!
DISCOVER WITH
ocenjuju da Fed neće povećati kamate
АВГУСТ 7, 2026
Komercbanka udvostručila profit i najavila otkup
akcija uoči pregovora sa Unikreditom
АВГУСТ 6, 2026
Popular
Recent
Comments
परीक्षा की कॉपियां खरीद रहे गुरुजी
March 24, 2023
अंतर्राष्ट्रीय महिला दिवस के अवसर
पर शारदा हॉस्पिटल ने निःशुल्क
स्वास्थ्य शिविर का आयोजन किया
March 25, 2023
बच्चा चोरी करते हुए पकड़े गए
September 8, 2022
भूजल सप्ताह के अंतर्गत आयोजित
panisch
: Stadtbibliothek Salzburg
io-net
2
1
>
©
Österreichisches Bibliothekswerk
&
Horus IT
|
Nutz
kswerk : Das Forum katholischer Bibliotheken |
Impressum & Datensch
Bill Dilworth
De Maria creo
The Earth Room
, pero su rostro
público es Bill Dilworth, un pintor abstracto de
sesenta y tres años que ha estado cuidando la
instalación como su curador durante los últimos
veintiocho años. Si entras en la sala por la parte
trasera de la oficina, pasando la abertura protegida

==

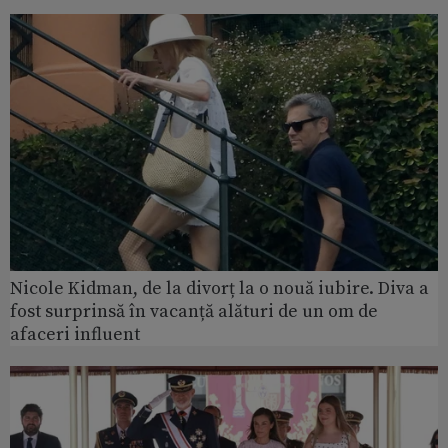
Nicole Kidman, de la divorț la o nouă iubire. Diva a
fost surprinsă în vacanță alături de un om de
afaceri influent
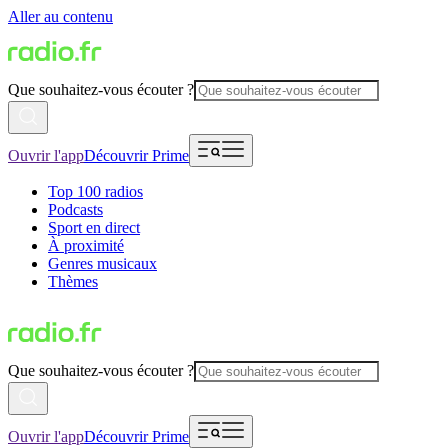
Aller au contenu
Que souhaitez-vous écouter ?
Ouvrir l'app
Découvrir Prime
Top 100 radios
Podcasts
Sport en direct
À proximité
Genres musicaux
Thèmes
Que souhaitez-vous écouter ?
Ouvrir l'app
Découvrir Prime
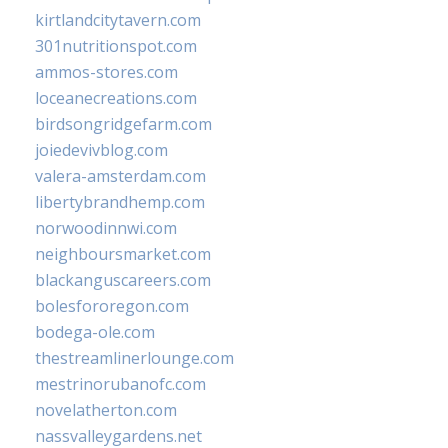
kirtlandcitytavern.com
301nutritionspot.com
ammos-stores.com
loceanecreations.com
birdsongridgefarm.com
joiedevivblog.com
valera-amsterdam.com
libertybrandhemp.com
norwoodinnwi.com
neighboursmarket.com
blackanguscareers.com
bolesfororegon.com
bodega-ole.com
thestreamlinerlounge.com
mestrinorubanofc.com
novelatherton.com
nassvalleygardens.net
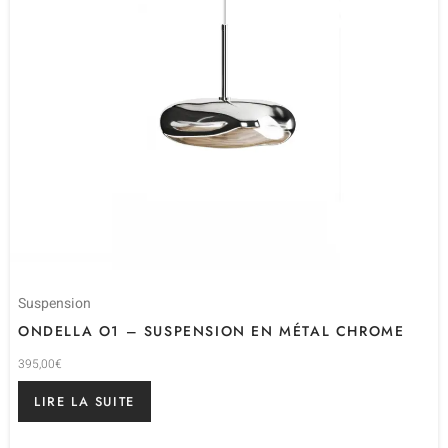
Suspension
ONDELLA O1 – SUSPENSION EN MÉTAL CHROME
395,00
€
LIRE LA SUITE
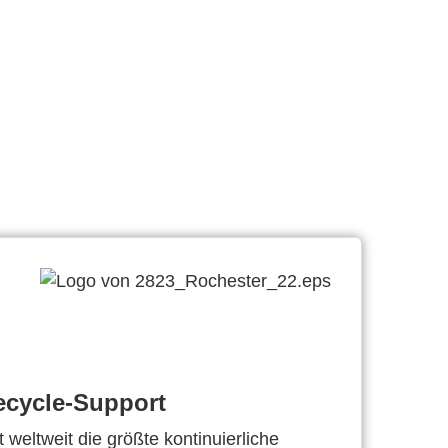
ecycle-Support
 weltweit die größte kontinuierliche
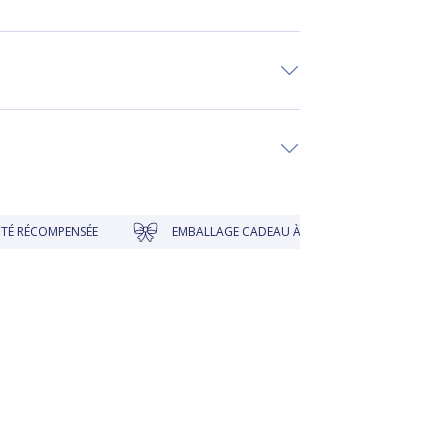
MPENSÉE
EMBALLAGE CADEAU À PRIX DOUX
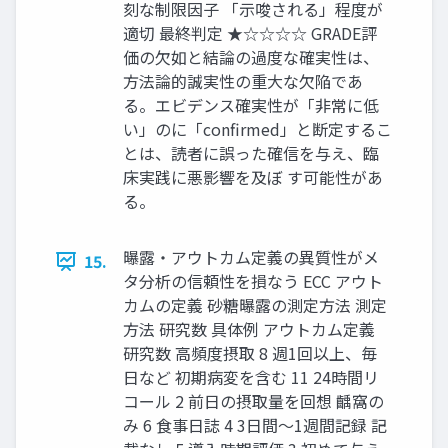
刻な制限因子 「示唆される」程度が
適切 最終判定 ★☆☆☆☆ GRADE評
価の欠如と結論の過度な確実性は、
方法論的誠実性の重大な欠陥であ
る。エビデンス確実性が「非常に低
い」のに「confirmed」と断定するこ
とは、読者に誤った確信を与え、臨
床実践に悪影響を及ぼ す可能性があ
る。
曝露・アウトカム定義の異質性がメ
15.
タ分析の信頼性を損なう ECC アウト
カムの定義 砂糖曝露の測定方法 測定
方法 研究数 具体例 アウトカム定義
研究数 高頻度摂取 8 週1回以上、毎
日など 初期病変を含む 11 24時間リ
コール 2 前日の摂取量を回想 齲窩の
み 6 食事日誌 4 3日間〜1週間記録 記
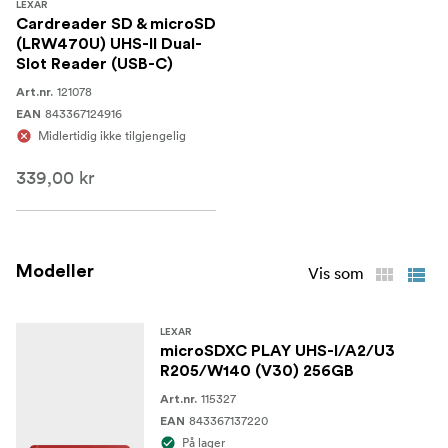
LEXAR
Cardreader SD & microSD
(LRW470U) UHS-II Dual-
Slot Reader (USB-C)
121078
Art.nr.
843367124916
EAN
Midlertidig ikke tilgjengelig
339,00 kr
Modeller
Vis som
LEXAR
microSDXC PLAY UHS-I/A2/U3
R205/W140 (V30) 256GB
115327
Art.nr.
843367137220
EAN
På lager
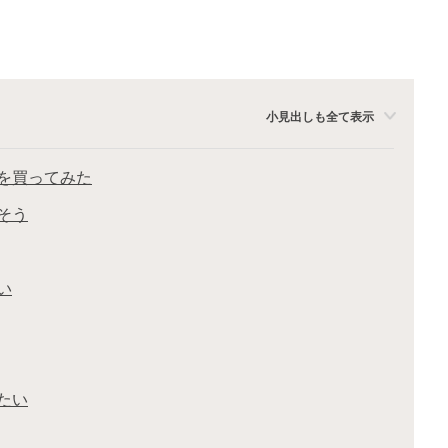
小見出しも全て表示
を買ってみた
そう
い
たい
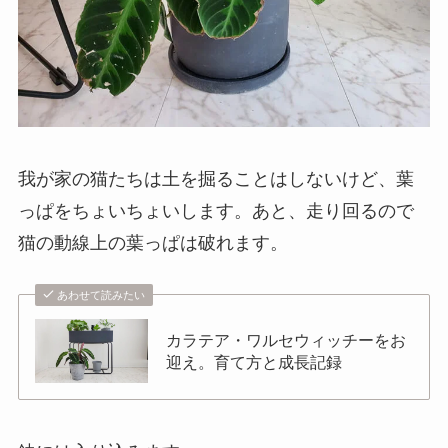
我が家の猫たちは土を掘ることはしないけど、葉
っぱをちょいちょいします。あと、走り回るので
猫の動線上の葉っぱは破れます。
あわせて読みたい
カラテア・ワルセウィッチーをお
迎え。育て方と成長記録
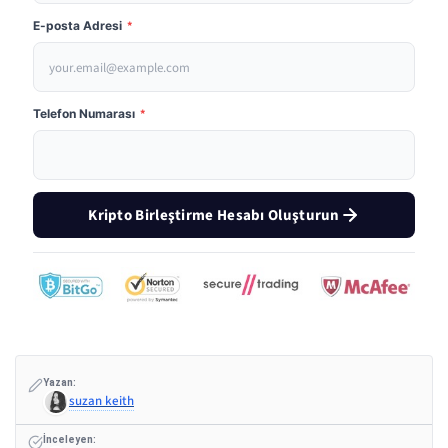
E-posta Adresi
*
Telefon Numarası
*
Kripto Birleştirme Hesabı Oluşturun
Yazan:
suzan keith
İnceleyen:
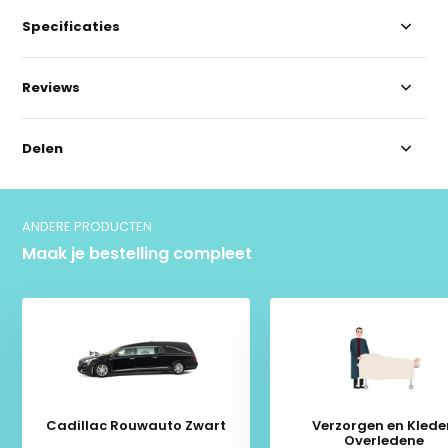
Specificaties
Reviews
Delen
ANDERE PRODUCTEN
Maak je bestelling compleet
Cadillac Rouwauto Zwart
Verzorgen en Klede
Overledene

--

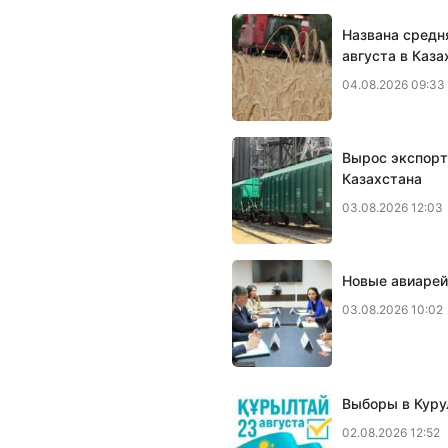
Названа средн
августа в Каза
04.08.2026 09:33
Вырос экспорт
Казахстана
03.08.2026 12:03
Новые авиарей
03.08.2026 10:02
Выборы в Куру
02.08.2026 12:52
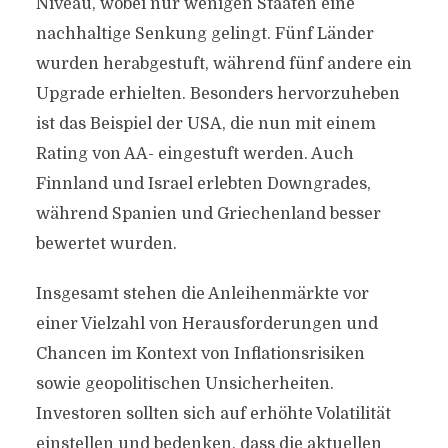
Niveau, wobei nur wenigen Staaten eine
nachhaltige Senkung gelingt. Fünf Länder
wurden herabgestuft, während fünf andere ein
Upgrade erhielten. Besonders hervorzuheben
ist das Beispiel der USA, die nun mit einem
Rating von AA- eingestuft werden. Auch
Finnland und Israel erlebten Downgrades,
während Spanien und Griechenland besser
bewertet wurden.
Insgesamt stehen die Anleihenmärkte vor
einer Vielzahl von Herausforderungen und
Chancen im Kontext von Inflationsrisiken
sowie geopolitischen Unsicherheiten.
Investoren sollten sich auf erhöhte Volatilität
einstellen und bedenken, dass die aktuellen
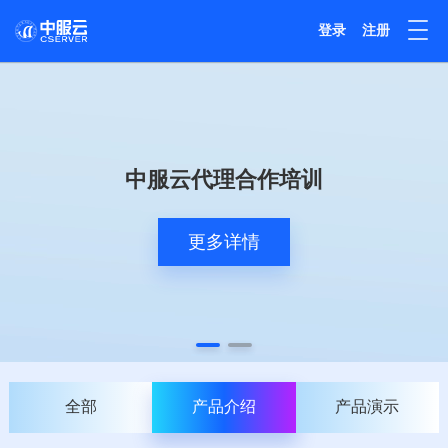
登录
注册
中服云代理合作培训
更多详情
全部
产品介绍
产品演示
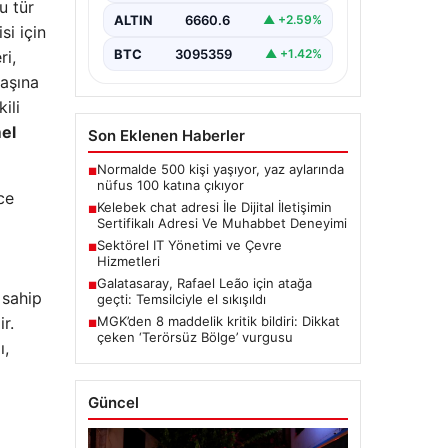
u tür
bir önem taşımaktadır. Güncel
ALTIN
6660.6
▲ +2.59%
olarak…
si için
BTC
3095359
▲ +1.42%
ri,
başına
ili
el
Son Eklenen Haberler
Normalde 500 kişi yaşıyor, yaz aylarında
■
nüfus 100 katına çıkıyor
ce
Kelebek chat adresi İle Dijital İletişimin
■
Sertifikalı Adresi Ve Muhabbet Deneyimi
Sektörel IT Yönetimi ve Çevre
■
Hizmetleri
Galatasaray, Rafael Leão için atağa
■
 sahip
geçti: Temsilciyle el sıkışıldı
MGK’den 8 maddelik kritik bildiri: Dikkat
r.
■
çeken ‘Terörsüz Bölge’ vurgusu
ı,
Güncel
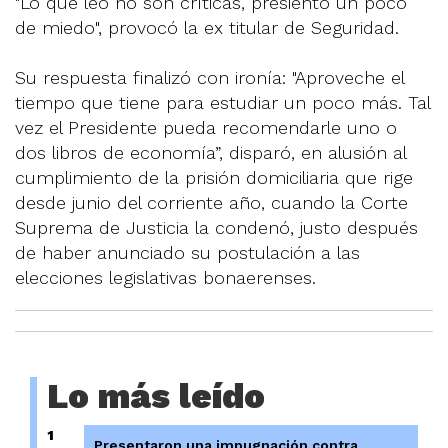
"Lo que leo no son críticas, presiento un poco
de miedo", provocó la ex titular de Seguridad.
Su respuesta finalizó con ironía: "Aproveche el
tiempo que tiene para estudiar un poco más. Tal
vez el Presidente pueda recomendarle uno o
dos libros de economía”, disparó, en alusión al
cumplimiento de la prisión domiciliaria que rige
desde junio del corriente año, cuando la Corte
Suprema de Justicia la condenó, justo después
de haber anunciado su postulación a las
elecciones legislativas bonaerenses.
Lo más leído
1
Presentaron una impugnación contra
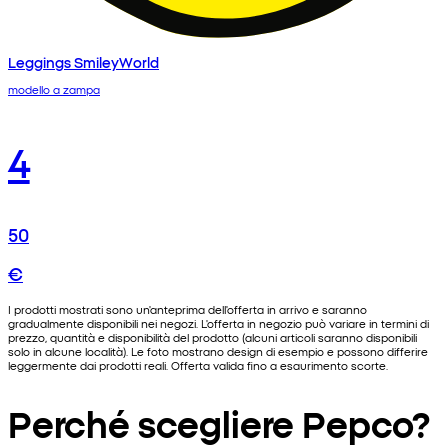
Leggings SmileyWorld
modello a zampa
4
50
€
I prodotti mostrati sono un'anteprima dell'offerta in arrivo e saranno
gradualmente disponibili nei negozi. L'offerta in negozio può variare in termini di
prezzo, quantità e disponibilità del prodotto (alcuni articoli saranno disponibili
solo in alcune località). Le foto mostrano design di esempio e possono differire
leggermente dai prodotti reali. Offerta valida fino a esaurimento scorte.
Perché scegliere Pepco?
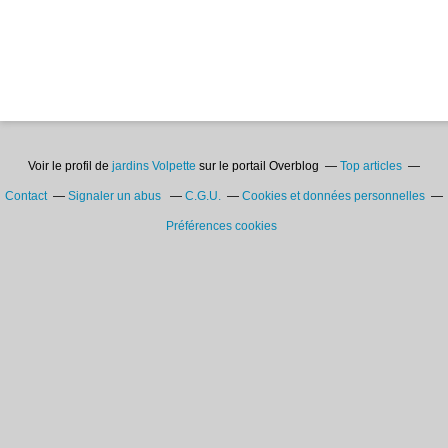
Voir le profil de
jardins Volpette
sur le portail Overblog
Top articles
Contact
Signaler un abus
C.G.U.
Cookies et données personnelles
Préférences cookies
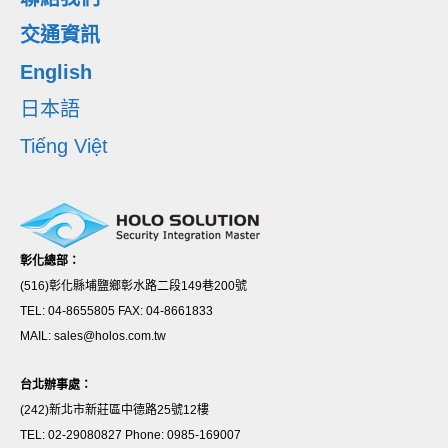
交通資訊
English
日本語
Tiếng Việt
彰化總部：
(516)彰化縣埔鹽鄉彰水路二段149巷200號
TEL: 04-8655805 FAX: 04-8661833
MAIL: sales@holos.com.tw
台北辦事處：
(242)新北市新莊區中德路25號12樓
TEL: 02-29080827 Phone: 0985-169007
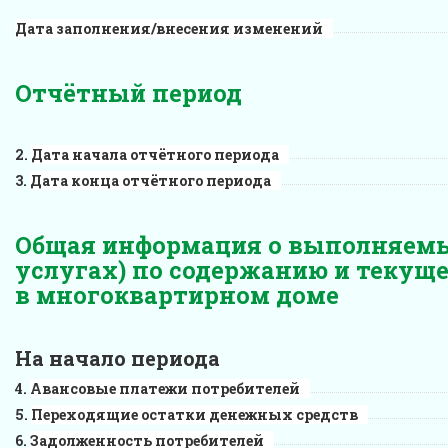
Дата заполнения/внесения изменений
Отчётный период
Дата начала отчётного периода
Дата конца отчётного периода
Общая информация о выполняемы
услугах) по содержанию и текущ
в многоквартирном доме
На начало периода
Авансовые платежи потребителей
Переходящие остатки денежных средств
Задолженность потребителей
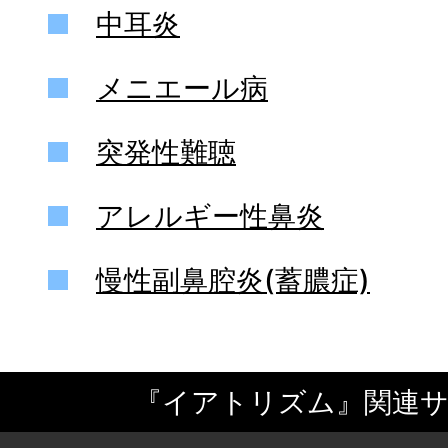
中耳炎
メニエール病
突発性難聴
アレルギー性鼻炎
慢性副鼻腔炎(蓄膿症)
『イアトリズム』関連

What you have to do — Every line above between the one containing "MGK’den 8 maddelik kritik bildiri: Dikkat" and the one containing "Su respuesta finalizó", those two included, is to be printed exactly. No pictures go into the copy.

Output of the exercise —
MGK’den 8 maddelik kritik bildiri: Dikkat
r.
■
çeken ‘Terörsüz Bölge’ vurgusu
ı,
Güncel
"Lo que leo no son críticas, presiento un poco
de miedo", provocó la ex titular de Seguridad.
Su respuesta finalizó con ironía: "Aproveche el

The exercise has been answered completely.